C’è una legislazione nebulosa anche per il reato di molestia fisica o verbale. Ad eccezione dell’Egitto, la Tunisia, il Marocco e l’Algeria, gli altri Paesi dell’area non hanno ancora promulgato delle leggi che puniscono severamente i carnefici e tutelino le vittime. Per non parlare del fatto che questi Paesi sono ancora molto lontano dal riconoscere alle donne il sacrosanto diritto di decidere del loro corpo quando si parla di aborto. “Ad eccezione della legge tunisina che permette l'aborto incondizionatamente, tutte le altre leggi lo criminalizzano. Ci sono solo poche eccezioni: salvare la vita della madre in Giordania, o evitare la nascita di bambini malati in Egitto.

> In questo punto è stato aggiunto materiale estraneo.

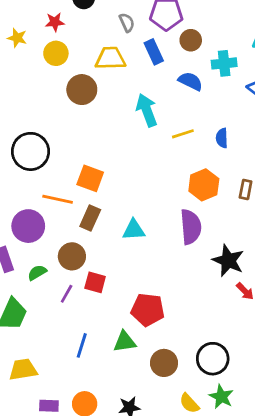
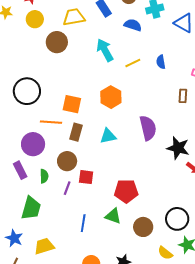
orange hexagon: (204, 185) -> (111, 97), moved
green semicircle: (37, 273) -> (44, 176), turned 128
green triangle: (125, 342) -> (113, 216), turned 36

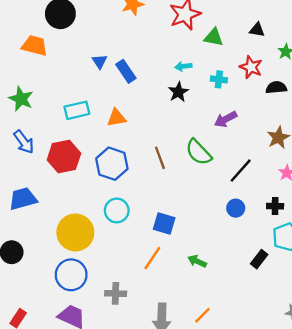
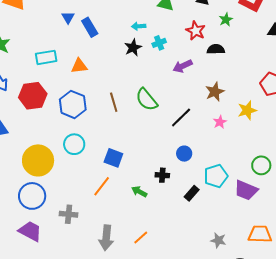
cyan cross: (219, 79) -> (159, 43), moved, turned -32
purple arrow: (226, 119) -> (183, 66), moved
black cross: (275, 206) -> (162, 175), moved
blue circle: (236, 208) -> (184, 154), moved

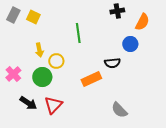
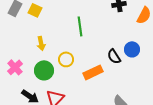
blue circle: (130, 44) -> (132, 49), moved
yellow circle: (56, 61) -> (66, 59), moved
black semicircle: (112, 63) -> (114, 56), turned 63

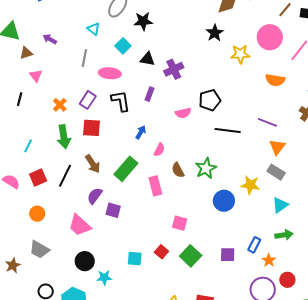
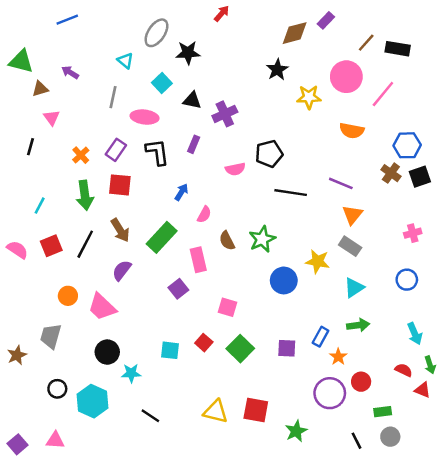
purple square: (113, 210) -> (178, 289), moved, turned 35
orange circle: (37, 214) -> (68, 296), moved
gray trapezoid: (39, 250) -> (51, 336), turned 75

Oppure portare a termine una gravidanza dopo uno stupro, a condizione che avvenga entro i primi quattro mesi di gestazione in Marocco”.



Nell’affrontare il problema della violenza di genere in ogni sua forma, per la prima volta con questo documento si chiede anche la depenalizzazione dell’aborto.
Perché, al di là delle motivazioni che portano una donna a decidere per una interruzione di gravidanza, si tratta di un diritto femminile quello di decidere del proprio corpo. Ed in quanto tale, essendo un diritto appunto, non può essere negato e tanto meno può essere condannato, neanche in questa parte di mondo.